(Dataset records)
+ + +

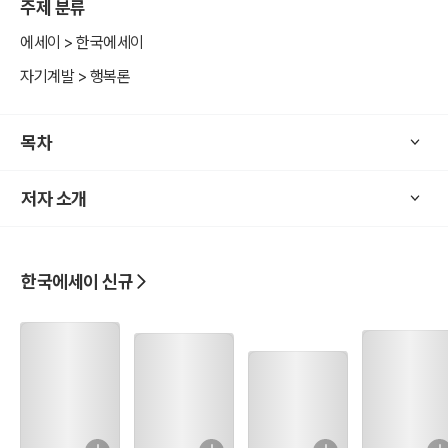
주제 분류
에세이 > 한국에세이
자기계발 > 행복론
목차
저자 소개
한국에세이 신규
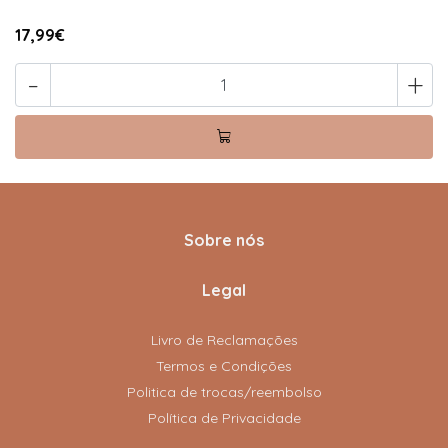
17,99€
-
+
Sobre nós
Legal
Livro de Reclamações
Termos e Condições
Politica de trocas/reembolso
Política de Privacidade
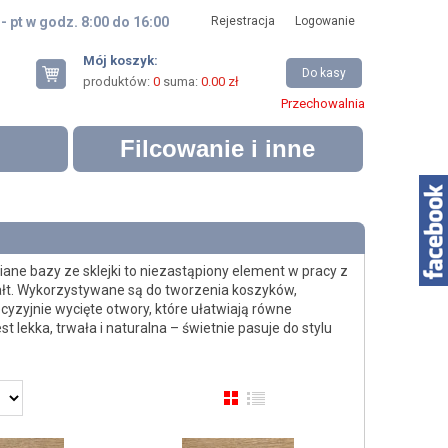
 - pt w godz. 8:00 do 16:00
Rejestracja
Logowanie
Mój koszyk:
Do kasy
produktów:
0
suma:
0.00 zł
Przechowalnia
Filcowanie i inne
ne bazy ze sklejki to niezastąpiony element w pracy z
ztałt. Wykorzystywane są do tworzenia koszyków,
yzyjnie wycięte otwory, które ułatwiają równe
 lekka, trwała i naturalna – świetnie pasuje do stylu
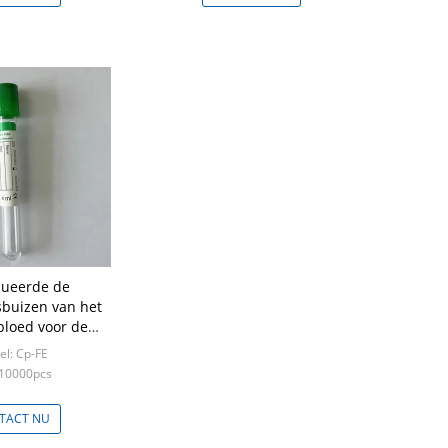
ueerde de
sbuizen van het
loed voor de
gen van het
l: Cp-FE
ieplasma
 10000pcs
TACT NU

+ + +

**WHAT TO DO**
Set each line of the records down again exactly as it reads. Omit the pictures.

**ANSWER TO THIS PROBLEM**
주제 분류
에세이 > 한국에세이
자기계발 > 행복론
목차
저자 소개
한국에세이 신규
17,99€
-
+
Sobre nós
Legal
Livro de Reclamações
Termos e Condições
Politica de trocas/reembolso
Política de Privacidade
 - pt w godz. 8:00 do 16:00
Rejestracja
Logowanie
Mój koszyk:
Do kasy
produktów:
0
suma:
0.00 zł
Przechowalnia
Filcowanie i inne
ne bazy ze sklejki to niezastąpiony element w pracy z
ztałt. Wykorzystywane są do tworzenia koszyków,
yzyjnie wycięte otwory, które ułatwiają równe
 lekka, trwała i naturalna – świetnie pasuje do stylu
ueerde de
sbuizen van het
loed voor de
gen van het
l: Cp-FE
ieplasma
 10000pcs
TACT NU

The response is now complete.